Currently in Afghanistan, we have on the one side, the coalition who has
coopted humanitarians, and they said, `Yes, we are part of the humanitarian
response. We are humanitarians,' and they're denying us our independence, I
suppose. And the other side of the conflict is you have people who've
targeted us. So on both sides it's been very difficult for us to work.
And I can give you--an example of that loss of independent space to work is
the--earlier this year, the coalition forces handed out leaflets to people in
Afghanistan saying, `If you don't hand in al-Qaeda, if you don't hand in
Taliban leaders, your aid will be cut off.' And that message, conditioning aid
on military or political desires makes our position almost impossible. It's
very hard for us to go the next day and say, `Yes, we want to give you aid.'
They say, `No, are you part of this coalition? Are you part of the people who
bombed here last year?' `No, we're not. We're not with us or against us.
We're right in the middle and that's where we want to stay.'
DAVIES: You, I assume, protested this to the coalition government?
Dr. GILLIES: Yes, very strongly, and they said, `We're sorry. It was a
mistake. It was the people on the ground that made that mistake.' But it's
happened time and again. And when there's this mixing, blurring of the lines,
it's very difficult for us to define who we are and also define our security
boundaries, saying we are not part of one of the warring parties. We are
completely independent of this.
DAVIES: Secretary of State Colin Powell said in addressing this issue of
humanitarian relief in 2001, he said--and this was a quote, "Just as surely as
our diplomats and military, American non-governmental organizations are out
there serving and sacrificing on the front lines of freedom. These
non-governmental organizations are such a force multiplier for us, such an
important part of our combat team." What did you think when you heard those
Dr. GILLIES: Where we're a GRAS organization, we're very upset by that
statement. It's very hard for us to explain to people on the field,
intelligent people in the field, our patients and so on, that when we're
described as force multipliers or part of the war against terror or whatever,
that no, we're not. We're actually independent actors. It affects our
security and affects our ability to access different areas and help people.
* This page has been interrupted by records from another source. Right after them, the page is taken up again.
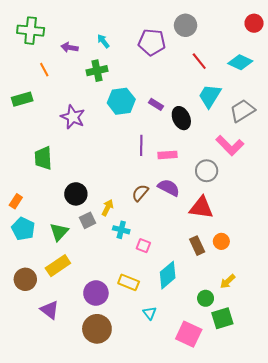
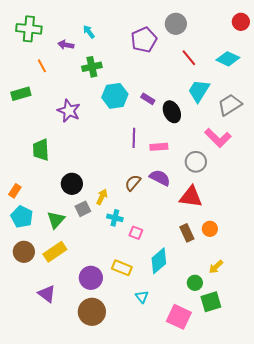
cyan arrow: (103, 41) -> (89, 32), moved
purple pentagon: (152, 42) -> (144, 40), turned -30
brown circle: (25, 279) -> (24, 252), moved

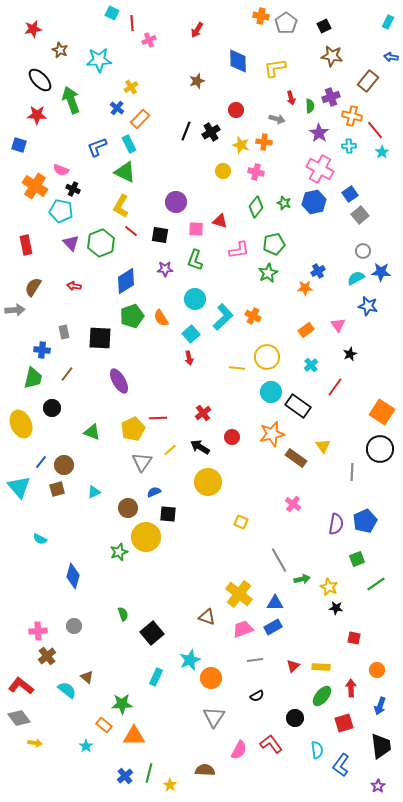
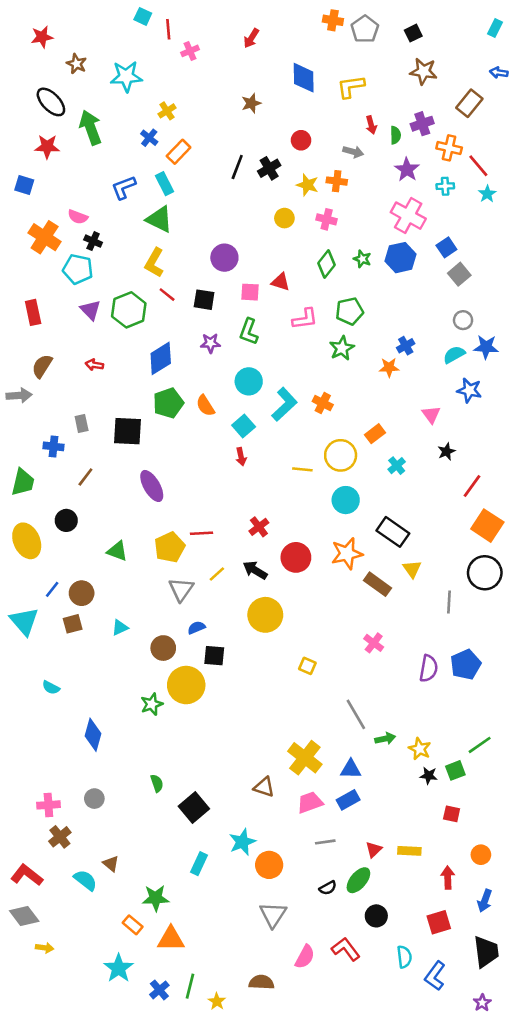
orange rectangle: (306, 330) -> (375, 434), moved
green trapezoid: (33, 378) -> (23, 482), moved
red line: (335, 387) -> (472, 486), moved
black rectangle: (298, 406) -> (393, 532), moved
red circle: (232, 437) -> (296, 557), size x1.5
green square: (357, 559) -> (455, 770), moved
green ellipse: (322, 696) -> (358, 880), moved
cyan star: (86, 746) -> (119, 968), moved, size x1.6

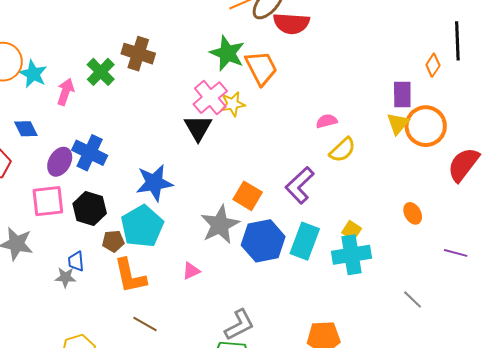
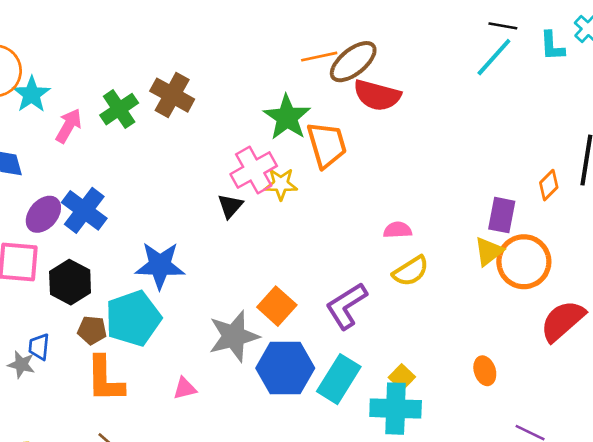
black triangle: (198, 128) -> (230, 206), size x0.7

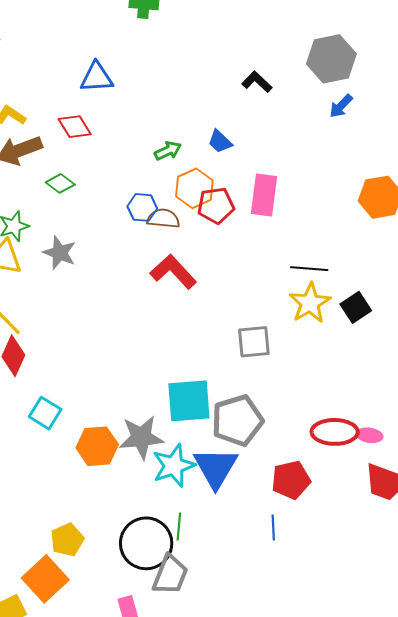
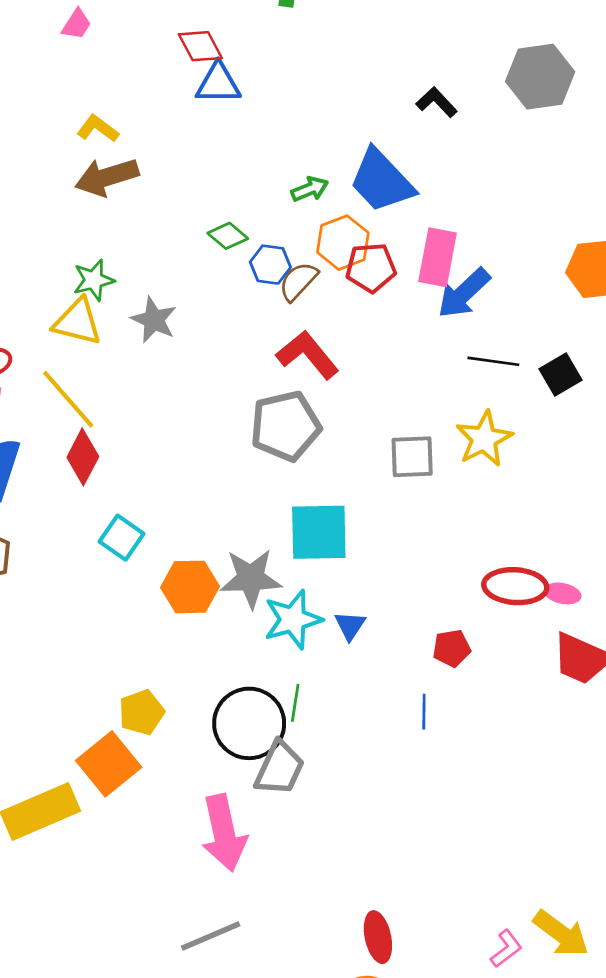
blue arrow: (341, 106) -> (464, 293), moved, size x1.6
red diamond: (75, 127) -> (200, 46), moved
blue trapezoid: (220, 142) -> (382, 181), size x2.0
green diamond: (60, 183) -> (228, 236), moved
brown semicircle: (163, 219) -> (298, 281), turned -56
yellow star: (310, 303) -> (484, 439), moved
black square: (356, 307) -> (560, 375), moved
gray pentagon: (237, 421) -> (285, 426), moved
blue triangle: (216, 468) -> (350, 626), size x0.5
red pentagon: (291, 480) -> (452, 648), size x0.7

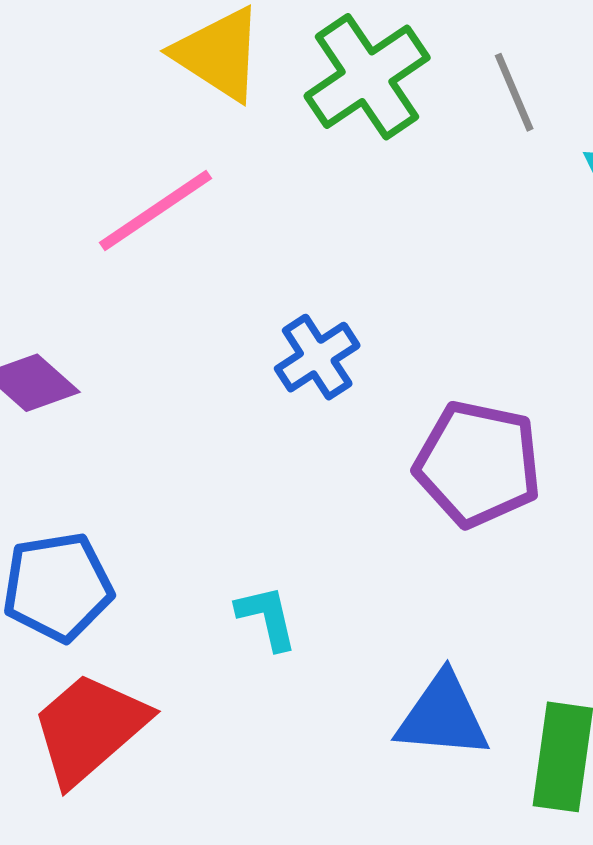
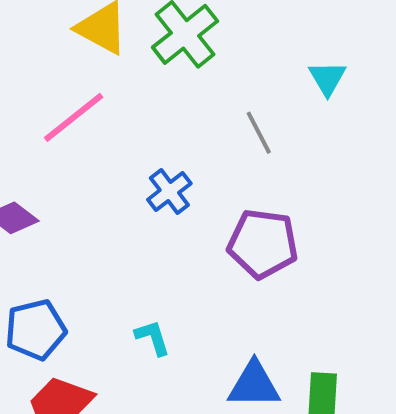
gray line: (514, 92) -> (259, 133), moved

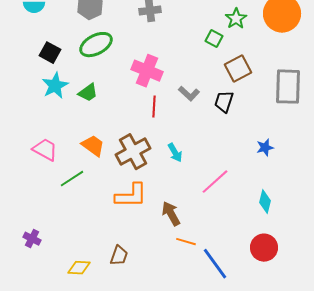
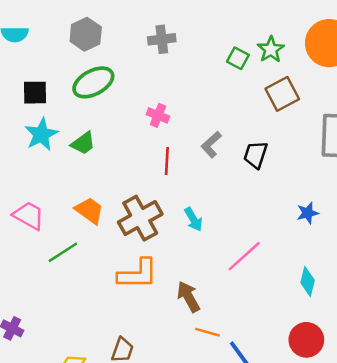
green square: (214, 39) -> (238, 58), moved
black square: (50, 53) -> (35, 93), turned -30
brown square: (238, 69) -> (282, 94), moved
pink cross: (147, 71) -> (158, 115), size x0.6
gray L-shape: (189, 94) -> (211, 145), turned 95

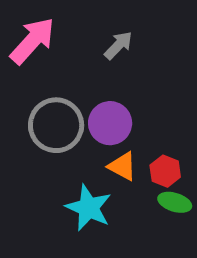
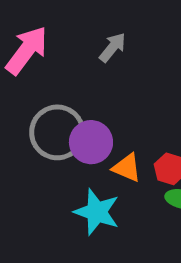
purple circle: (110, 123) -> (91, 142), moved

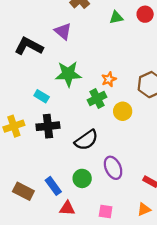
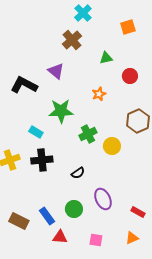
red circle: (145, 14) -> (130, 76), moved
orange star: (109, 79) -> (99, 94), moved
black semicircle: (86, 140) -> (78, 173), size x0.6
And there was a--I was reading in The New York Times a couple of days ago, and
there was an article which suggested the United States government was
preparing a list of militia leaders relying in Darfur, relying on information
culled from private release organizations working there. Now I can assure
you, Doctors Without Borders is certainly not compiling information on militia
leaders. And for the government to come out and say this and say this to a
journalist, it, again, puts us at great security risks and makes it very
difficult for us to get on with our work. If different parts of the warring
factions feel we're not independent, it's very hard for us to work without
changing the way we work and, again, working non-independently. And it's
incredibly disappointing for the people of Afghanistan that people who have
come to help them from overseas just cannot get there anymore.
DAVIES: Well, Rowan Gillies, thanks so much for speaking with us.
Dr. GILLIES: It was a pleasure.
DAVIES: Rowan Gillies is international president of Doctors Without Borders.
DAVIES: For Terry Gross, I'm Dave Davies.